简体   繁体   English


[英]Why is my Regex for removing special characters adding more words to my text?

I encountered the problem when I tired to run my regex function on my text which can be found here .当我厌倦了在我的文本上运行我的正则表达式 function 时,我遇到了这个问题,可以在这里找到。

With a HttpRequest I fetch the text form the link above.使用 HttpRequest,我从上面的链接中获取文本。 Then I run my regex to clean up the text before filtering the most occurrences of a certain word.然后我运行我的正则表达式来清理文本,然后过滤掉出现次数最多的某个词。

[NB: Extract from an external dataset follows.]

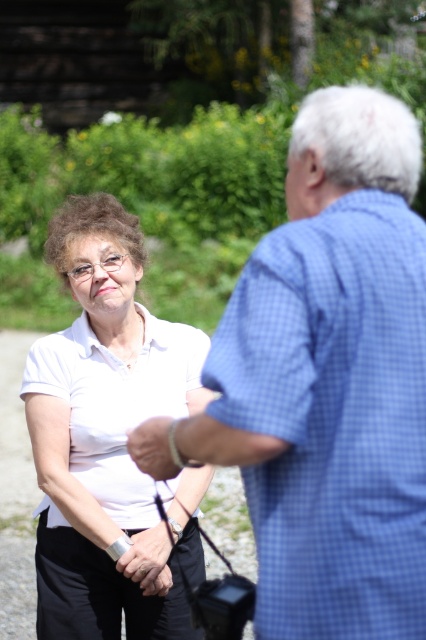 You are a photographer trying to capture a closeup of the matte black hand at center. Based on its position, would you need to adjust your camera focus to ensure clarity?

The matte black hand at center is located at point (147, 561), so you should adjust your camera focus to that coordinate for clarity.

You are a photographer trying to capture a closeup shot of the blue checkered shirt at upper right and the matte black hand at center. Which object should you zoom in more on to ensure both are in focus?

The blue checkered shirt at upper right is larger in size compared to the matte black hand at center, so you should zoom in more on the matte black hand at center to ensure both are in focus.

After cleaning up the word I split the string by whitespace and added it into a string array and notice there was a huge difference in the number of indexes.清理单词后,我用空格拆分字符串并将其添加到字符串数组中,注意到索引数量存在巨大差异。

Does anyone know why this happens because the result of occurrences for the word " the " - is 6806 hits.有谁知道为什么会发生这种情况,因为单词“ the ”出现的结果是 6806 次匹配。
raw data correct answer is 6806原始数据正确答案是 6806

And with my regex I get - 8073 hits使用我的正则表达式,我得到了 8073 次点击

with regex用正则表达式

The regex i'm using is here in the sandbox with the text and below in the code.我正在使用的正则表达式在带有文本的沙箱中,在代码下方。

//Application storing.
var dictionary = new Dictionary<string, long>(StringComparer.OrdinalIgnoreCase);

// Cleaning up a bit
var words = CleanByRegex(rawSource);

string[] arr = words.Split(" ", StringSplitOptions.RemoveEmptyEntries);

string CleanByRegex(string rawSource)
    Regex r = RemoveSpecialChars();
    return r.Replace(rawSource, " ");

//  arr {string[220980]} - with regex
//  arr {string[157594]} - without regex

foreach (var word in arr)
    // some logic


partial class Program
    [GeneratedRegex("(?:[^a-zA-Z0-9]|(?<=['\\\"]\\s))", RegexOptions.IgnoreCase | RegexOptions.Compiled, "en-SE")]
    private static partial Regex RemoveSpecialChars();

I have tried debugging it and I have my suspicion that I'm adding trailing whitespace but I don't know how to handle it.我试过调试它,我怀疑我正在添加尾随空格,但我不知道如何处理它。

I have tired to add a whitespace removing regex where I remove multiple whitespace and replace that with one whitespace.我厌倦了添加一个空格删除正则表达式,我删除了多个空格并将其替换为一个空格。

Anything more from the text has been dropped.